= EXERCISE DESCRIPTION =
Both the line containing "Հեղինակներ (249, 196)" and the line containing "ԳՈՒՆԱՓՈԽՈՒՄ (145, 253)" belong to the span. Output exactly that span from the listing below, and nothing outside it.

= EXTRACTED RECORDS =
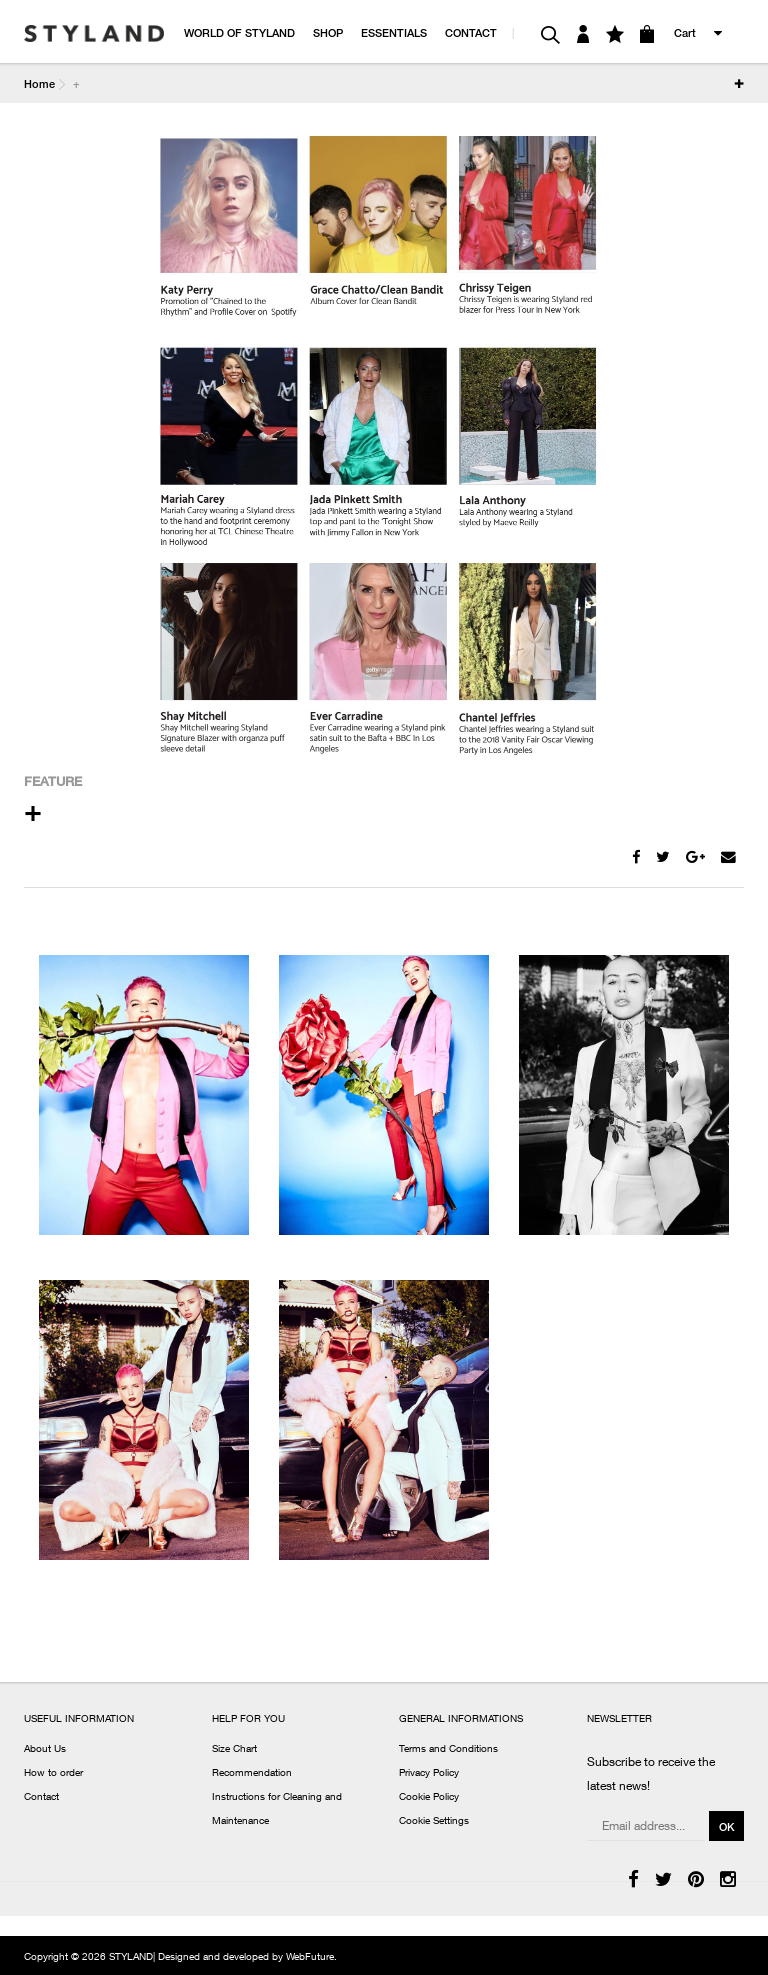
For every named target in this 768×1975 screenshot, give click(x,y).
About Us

---

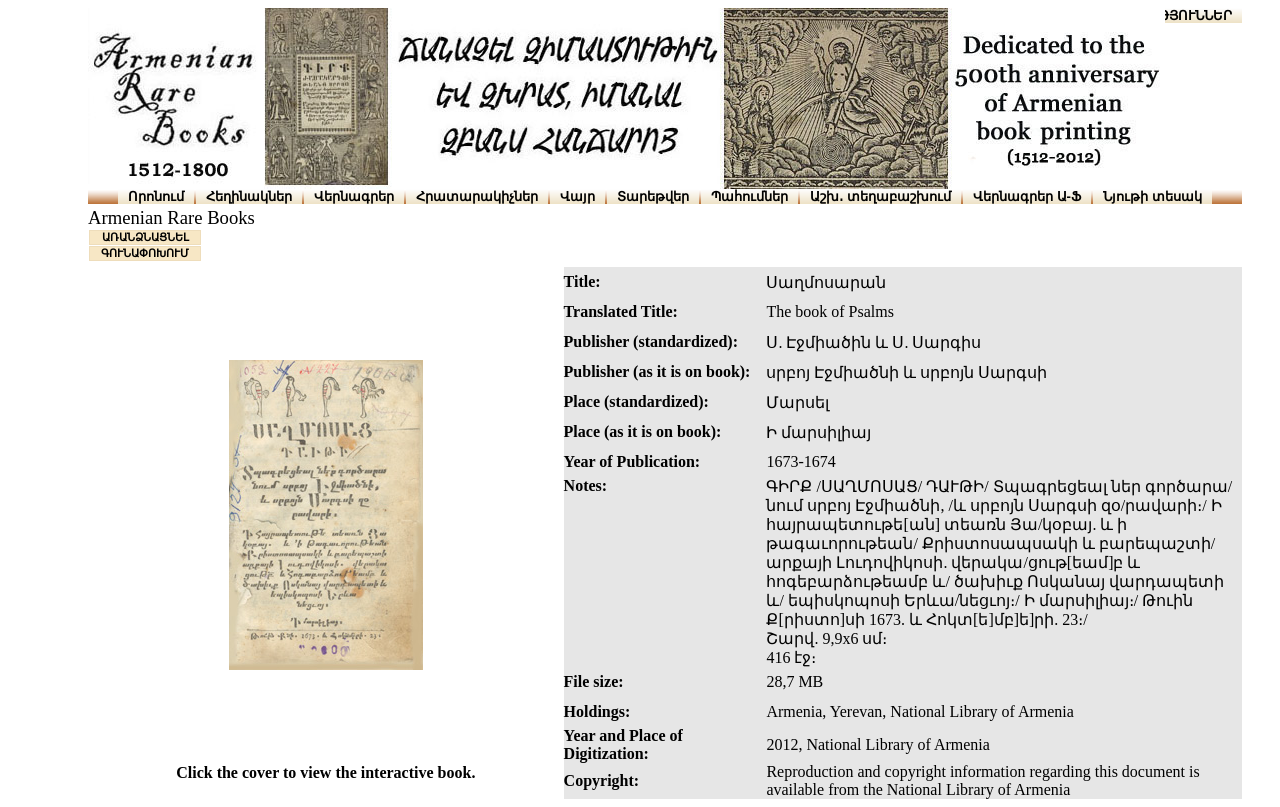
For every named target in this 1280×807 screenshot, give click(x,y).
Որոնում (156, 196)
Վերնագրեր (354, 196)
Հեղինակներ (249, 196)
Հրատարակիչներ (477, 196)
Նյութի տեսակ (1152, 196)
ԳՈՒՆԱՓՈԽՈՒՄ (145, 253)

= RESULT BELOW =
Հեղինակներ (249, 196)
Հրատարակիչներ (477, 196)
Նյութի տեսակ (1152, 196)
ԳՈՒՆԱՓՈԽՈՒՄ (145, 253)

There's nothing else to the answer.